The Dewaele brothers address whether a club night like Trash could ever exist again as well as 20 years of “As Heard On Radio Soulwax Pt.2,” the 2002 collision of dance and indie music, the secrets of their remixes, and more.
The renowned 2002 mash-up album was rereleased last week by Soulwax members David and Stephen Dewaele, brothers who also own the DEEWEE record label. It brought together artists like the Velvet Underground, Destiny’s Child, Felix Da Housecat, New Order, Peaches, Sly & The Family Stone, and more, making it a hugely important mashup of the time.
This, along with their later mixes, releases, and famous DJ sets, would influence the dance-punk scene and indie nightlife of the decade. One supporter was Bowie, who frequently praised them in the media and referred to their mixes as “dynamite combinations.” Later, as Radio Soulwax, the two would create a Bowie mix and the accompanying movie, DAVE.

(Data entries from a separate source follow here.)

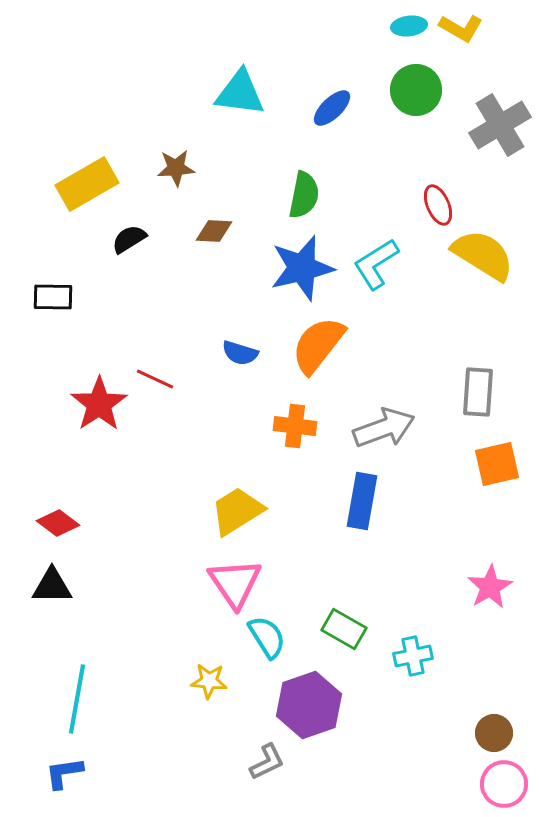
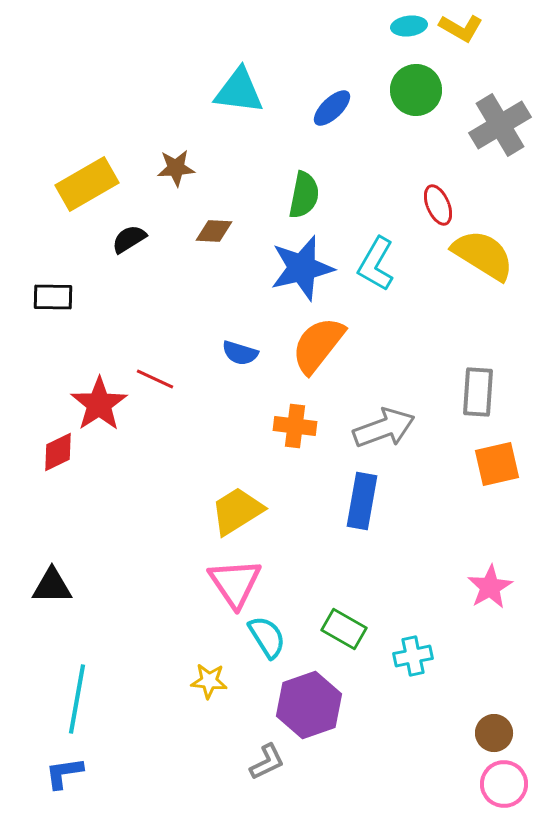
cyan triangle: moved 1 px left, 2 px up
cyan L-shape: rotated 28 degrees counterclockwise
red diamond: moved 71 px up; rotated 63 degrees counterclockwise
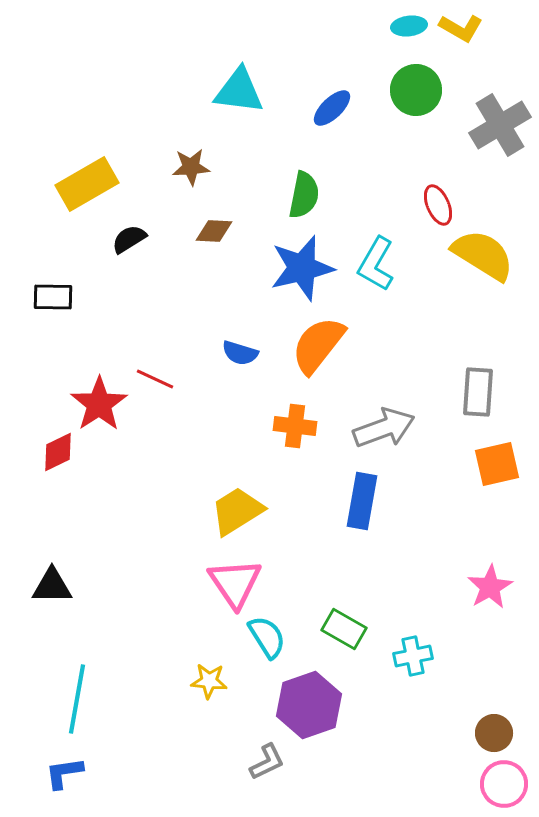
brown star: moved 15 px right, 1 px up
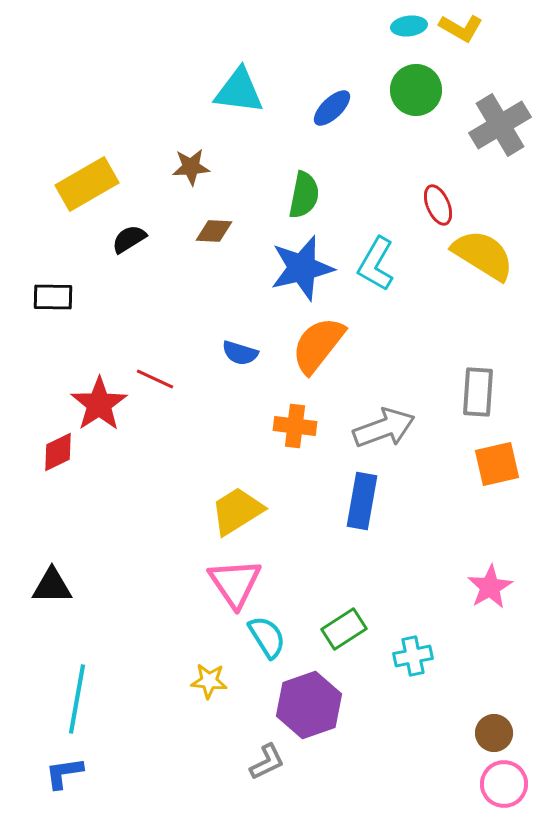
green rectangle: rotated 63 degrees counterclockwise
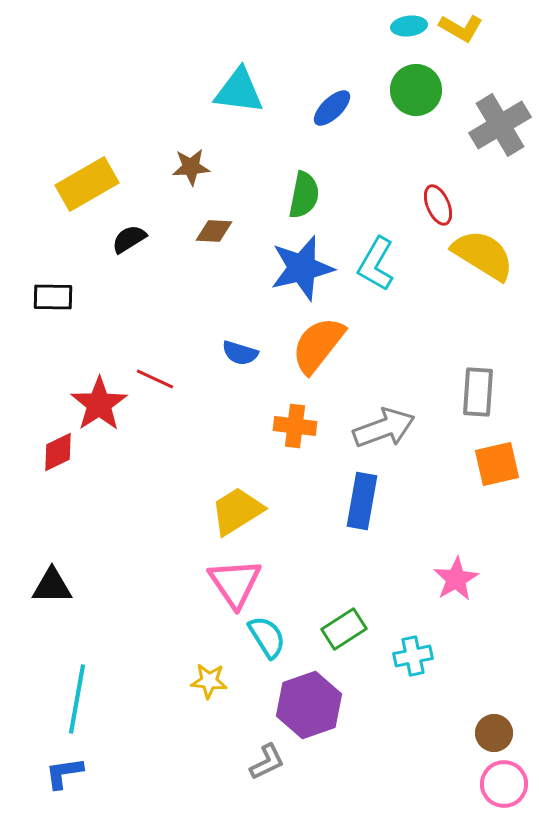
pink star: moved 34 px left, 8 px up
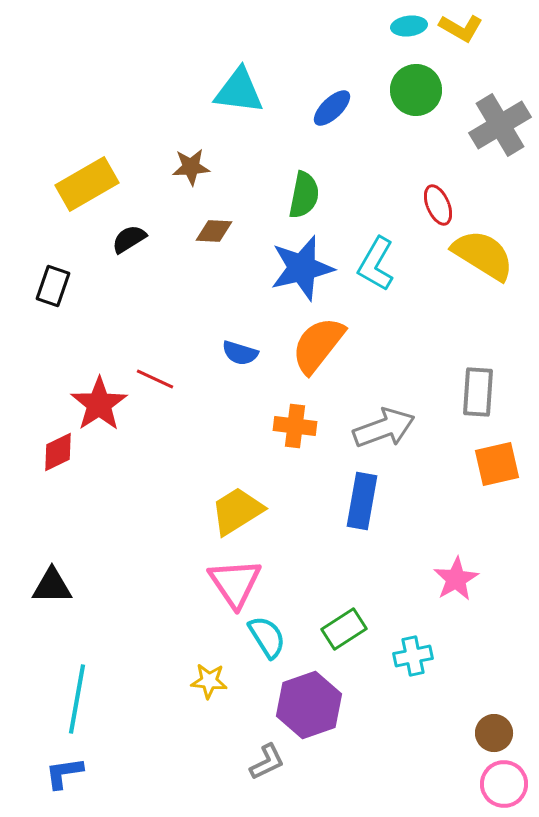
black rectangle: moved 11 px up; rotated 72 degrees counterclockwise
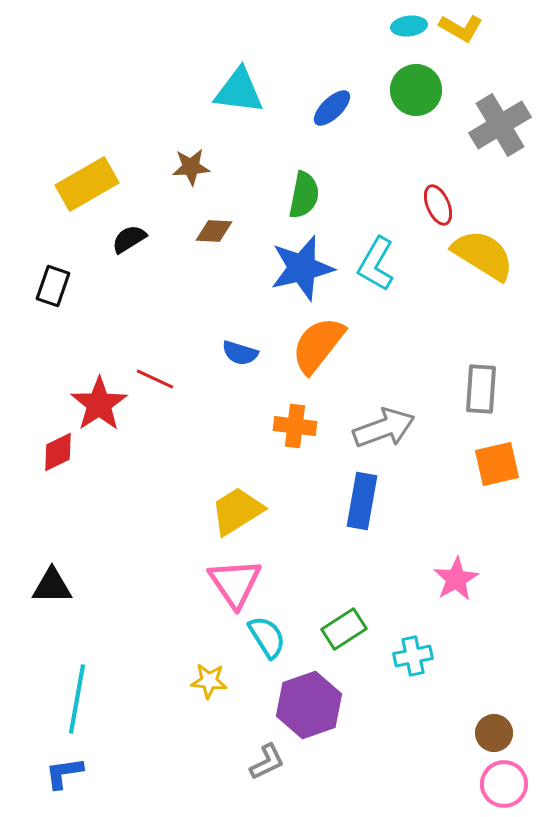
gray rectangle: moved 3 px right, 3 px up
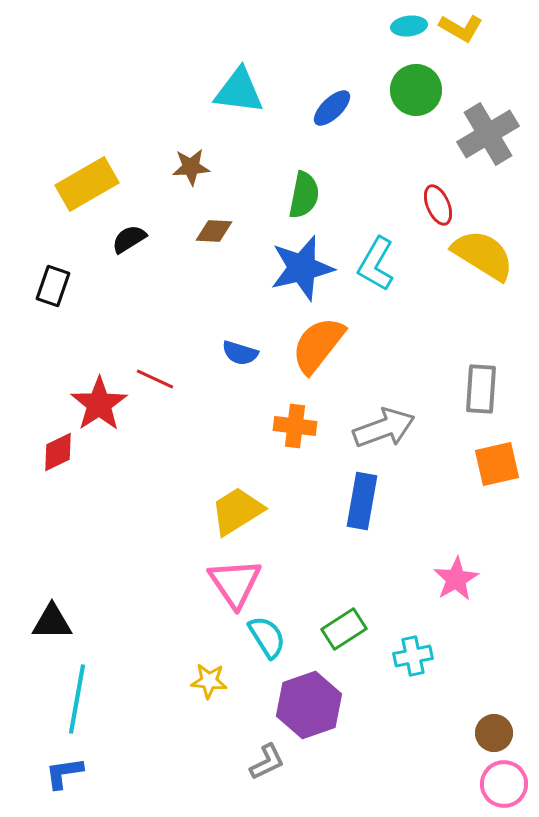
gray cross: moved 12 px left, 9 px down
black triangle: moved 36 px down
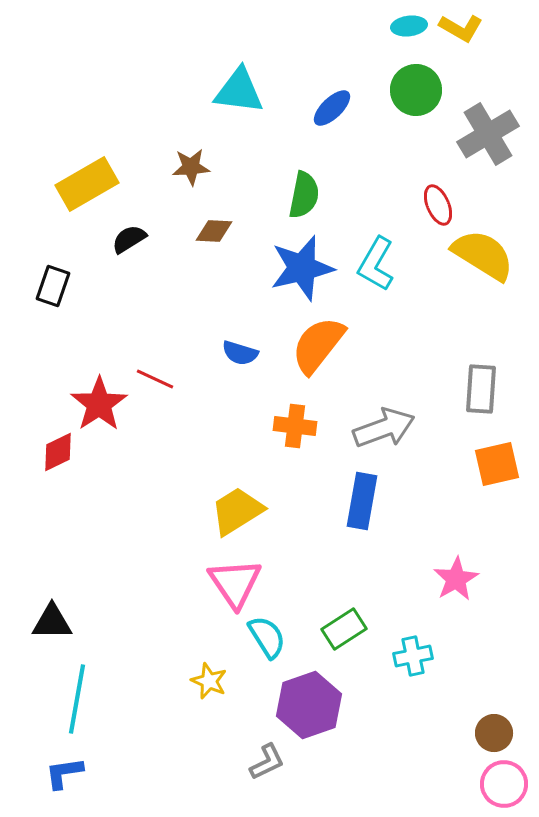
yellow star: rotated 18 degrees clockwise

Stephen told NME, “It’s still strange that we talk about Bowie as if we knew him although we only met him once. Even now, it’s fairly crazy. Even though he was asking us questions in the forum on our tiny website under the name “David Bowie,” we mistook him for someone else.
“Dave asked him how much time he spent online, and he responded, “Don’t you see I’m on your forum all the time,” when we first met him. The world we live in now feels so strange.
Belgian indie rock band Soulwax was founded by David and Stephen in 1995. Their albums “Leave The Story Untold” and “Much Against Everyone’s Advice” brought them recognition and success. The boredom they had while on tour led them to start DJing and remixing during this time. Their work was quickly widely bootlegged online and they entered the dance music industry.
The brothers admitted that when their label PIAS asked them to put together a collection in 2002, they had “no notion” that it would have such an impact.
Sincerely, David remarked, “We only believed it would buy us a few months to start the next Soulwax record.”
“It could only have been made by two guys in an indie rock band who were starting to do NME tours,” Stephen further explained. On those tours, we were DJing because we were bored. Although it was ingrained in our DNA, we were looking for others who shared our passion for fusing indie music with Daft Punk and other genres. We discovered Trash, the notorious London club night where Erol Alkan launched a complete community.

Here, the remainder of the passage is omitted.